Exercise directions:
Identify all lines below that hold "Edition" and collect them.

Listed records:
——

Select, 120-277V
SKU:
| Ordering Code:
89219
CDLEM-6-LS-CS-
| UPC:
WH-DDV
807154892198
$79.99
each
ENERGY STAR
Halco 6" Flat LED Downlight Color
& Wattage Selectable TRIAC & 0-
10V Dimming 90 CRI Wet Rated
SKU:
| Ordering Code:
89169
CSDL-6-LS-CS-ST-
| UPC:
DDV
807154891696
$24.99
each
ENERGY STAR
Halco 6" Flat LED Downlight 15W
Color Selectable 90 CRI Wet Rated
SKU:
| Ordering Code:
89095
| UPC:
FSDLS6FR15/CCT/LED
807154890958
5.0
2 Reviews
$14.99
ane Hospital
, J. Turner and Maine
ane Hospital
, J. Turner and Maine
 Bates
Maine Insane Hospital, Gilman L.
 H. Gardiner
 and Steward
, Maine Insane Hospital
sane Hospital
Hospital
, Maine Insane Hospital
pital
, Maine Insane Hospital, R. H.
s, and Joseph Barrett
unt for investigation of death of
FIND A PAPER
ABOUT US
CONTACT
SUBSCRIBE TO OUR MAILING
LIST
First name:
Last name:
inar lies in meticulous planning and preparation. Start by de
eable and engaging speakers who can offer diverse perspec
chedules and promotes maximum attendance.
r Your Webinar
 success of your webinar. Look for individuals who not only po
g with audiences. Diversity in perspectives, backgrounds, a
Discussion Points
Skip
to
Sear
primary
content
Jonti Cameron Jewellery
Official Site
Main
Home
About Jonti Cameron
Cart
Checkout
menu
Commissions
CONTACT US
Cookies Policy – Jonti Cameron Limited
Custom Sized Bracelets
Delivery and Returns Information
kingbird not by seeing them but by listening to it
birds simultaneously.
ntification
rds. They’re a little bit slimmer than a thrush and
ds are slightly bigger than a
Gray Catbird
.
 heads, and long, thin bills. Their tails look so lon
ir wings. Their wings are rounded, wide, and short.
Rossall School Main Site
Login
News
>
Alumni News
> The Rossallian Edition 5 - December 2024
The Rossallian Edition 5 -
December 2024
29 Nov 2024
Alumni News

——

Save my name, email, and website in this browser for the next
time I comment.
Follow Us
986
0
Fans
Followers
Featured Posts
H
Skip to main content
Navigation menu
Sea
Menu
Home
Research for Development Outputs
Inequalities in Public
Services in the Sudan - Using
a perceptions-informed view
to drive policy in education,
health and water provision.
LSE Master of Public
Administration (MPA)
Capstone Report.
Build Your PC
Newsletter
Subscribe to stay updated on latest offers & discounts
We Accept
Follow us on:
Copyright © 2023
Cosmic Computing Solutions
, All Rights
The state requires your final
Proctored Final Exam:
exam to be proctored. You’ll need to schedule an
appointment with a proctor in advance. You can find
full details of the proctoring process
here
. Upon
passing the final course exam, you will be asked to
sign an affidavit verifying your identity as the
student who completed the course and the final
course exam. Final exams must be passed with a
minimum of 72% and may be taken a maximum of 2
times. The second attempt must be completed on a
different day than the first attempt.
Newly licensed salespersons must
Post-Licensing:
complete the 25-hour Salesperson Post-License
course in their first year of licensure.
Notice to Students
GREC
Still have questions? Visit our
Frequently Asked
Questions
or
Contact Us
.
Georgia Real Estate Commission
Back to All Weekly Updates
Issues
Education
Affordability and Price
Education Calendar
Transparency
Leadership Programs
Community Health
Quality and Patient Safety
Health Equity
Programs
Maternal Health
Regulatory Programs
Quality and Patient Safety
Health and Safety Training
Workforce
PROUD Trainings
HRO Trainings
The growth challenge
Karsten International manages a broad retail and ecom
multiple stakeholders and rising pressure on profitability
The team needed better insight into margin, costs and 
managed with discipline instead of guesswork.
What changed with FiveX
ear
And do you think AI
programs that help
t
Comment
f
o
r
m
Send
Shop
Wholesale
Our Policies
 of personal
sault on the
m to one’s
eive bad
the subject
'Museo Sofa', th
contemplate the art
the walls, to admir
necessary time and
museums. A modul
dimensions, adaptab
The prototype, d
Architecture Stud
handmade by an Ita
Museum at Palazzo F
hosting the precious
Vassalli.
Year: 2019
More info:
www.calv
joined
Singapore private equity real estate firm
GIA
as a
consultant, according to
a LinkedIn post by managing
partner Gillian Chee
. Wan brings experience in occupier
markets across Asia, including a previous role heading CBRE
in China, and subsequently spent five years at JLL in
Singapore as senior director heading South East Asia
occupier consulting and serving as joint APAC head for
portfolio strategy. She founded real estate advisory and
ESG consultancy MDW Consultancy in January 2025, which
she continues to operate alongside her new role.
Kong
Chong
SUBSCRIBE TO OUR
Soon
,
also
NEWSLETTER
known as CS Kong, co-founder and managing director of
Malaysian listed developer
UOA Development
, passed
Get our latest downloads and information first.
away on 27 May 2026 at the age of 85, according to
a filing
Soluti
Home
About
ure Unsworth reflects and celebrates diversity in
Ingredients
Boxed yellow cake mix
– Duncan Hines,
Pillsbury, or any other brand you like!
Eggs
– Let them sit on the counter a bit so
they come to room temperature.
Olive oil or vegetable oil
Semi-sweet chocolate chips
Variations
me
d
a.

——

The answer:
> The Rossallian Edition 5 - December 2024
The Rossallian Edition 5 -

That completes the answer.